7.  Tempura isn’t a Japanese word, nor is it a native Japanese dish.  It’s Portuguese.

8.  Diamonds are not the most valuable gems.  Rubies are.

9.  People in the time of Columbus did not believe the world was flat.  Not since the days of Greece had anyone thought that.

10.  Wedding cake wasn’t always eaten by the bride and groom.  Originally, it was thrown at them.

11.  You might be surprised to learn that a Catholic priest can be married – as long as the marriage takes place before ordination.

12.  Not all cats react to catnip.  The reaction is inherited – some cats are totally unaffected by it.

13.  World hunger isn’t caused by a shortage of food.  If everyone received a fair share of the food being produced worldwide, each person would have about 4.3 pounds of meat, grain, fruits and vegetables every day.

14.  Coffee beans aren’t naturally flavorful.  They have no taste until they are roasted.

15.  Many mistakenly believe that the Gutenberg bible was the first printed book. However, the Chinese were printing with moveable type centuries earlier.

16.  “Golden apples” in Greek mythology weren’t apples.  They were apricots.

17.  People didn’t always put their hand over their heart during the Pledge of Allegiance.  The pledge was first given with the arm outstretched in front, palm slightly up.  Since that gesture resembled the Hitler salute, Congress changed it during WWII to the arm across the chest.

18.  It might surprise you to know that you are far more likely to get a cold by shaking hands than from kissing.

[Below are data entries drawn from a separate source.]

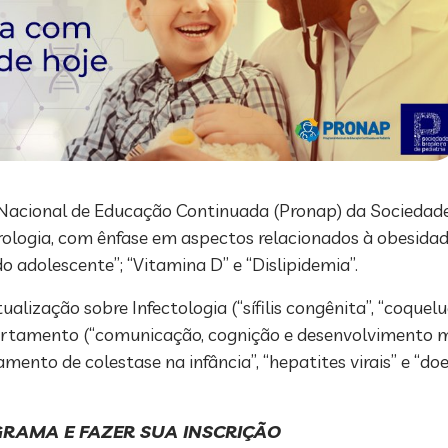
 Nacional de Educação Continuada (Pronap) da Sociedade 
rologia, com ênfase em aspectos relacionados à obesidade 
 adolescente”; “Vitamina D” e “Dislipidemia”.
ualização sobre Infectologia (“sífilis congênita”, “coque
rtamento (“comunicação, cognição e desenvolvimento mo
amento de colestase na infância”, “hepatites virais” e “d
RAMA E FAZER SUA INSCRIÇÃO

19.  Forget what you have heard.  There is no scientific proof that cedar chests deter insects.

20.  During the time of King Henry VIII, knitting was the speciality of men, not women.

21.  Most people incorrectly believe that bees are solely responsible for fertilizing flowers, but actually flies (60,000 species of them) fertilize 80% of all flowers.

22.  The names we know for the Marx brothers weren’t their real names.  Their real names were Leonard (Chico), Herbert (Zeppo), Julius (Groucho) and Arthur (Harpo).

23.  Although it’s widely accepted as fact, slaves didn’t build the Egyptian pyramids.  In truth, local farmers were drafted into service at certain times of the year when the Nile flooded (and farming was impossible anyway).  Workers were paid.

24.  Contrary to popular belief, Man is not the world’s largest polluter.  A single volcanic eruption causes many, many times more atmosphere-depleting pollution than we have throughout human history.

25.  Francis Scott Key, the man who wrote “The Star Spangled Banner,” wasn’t a songwriter – he was a lawyer.  And he didn’t write the music, just the lyrics – the music was actually an old drinking song).

26.  Cold showers actually increase sexual arousal, despite what is commonly believed.